BEGIN DATA FOR ANALYSIS
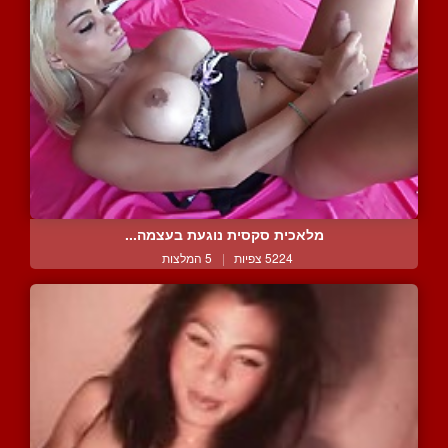
מלאכית סקסית נוגעת בעצמה...
5224 צפיות
|
5 המלצות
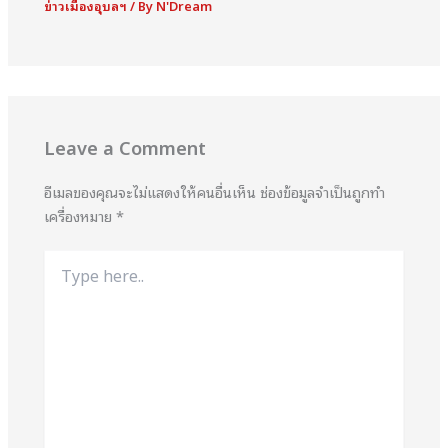
ข่าวเมืองอุบลฯ
/ By
N'Dream
Leave a Comment
อีเมลของคุณจะไม่แสดงให้คนอื่นเห็น
ช่องข้อมูลจำเป็นถูกทำ
เครื่องหมาย
*
Type
here..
END DATA FOR ANALYSIS
_WHAT IS BEING ASKED:_ The line containing "อีเมลของคุณจะไม่แสดงให้คนอื่นเห็น" and every line after it, through the end of the records above: output exactly those, and nothing else.

_OUTPUT FOR THIS EXERCISE:_
อีเมลของคุณจะไม่แสดงให้คนอื่นเห็น
ช่องข้อมูลจำเป็นถูกทำ
เครื่องหมาย
*
Type
here..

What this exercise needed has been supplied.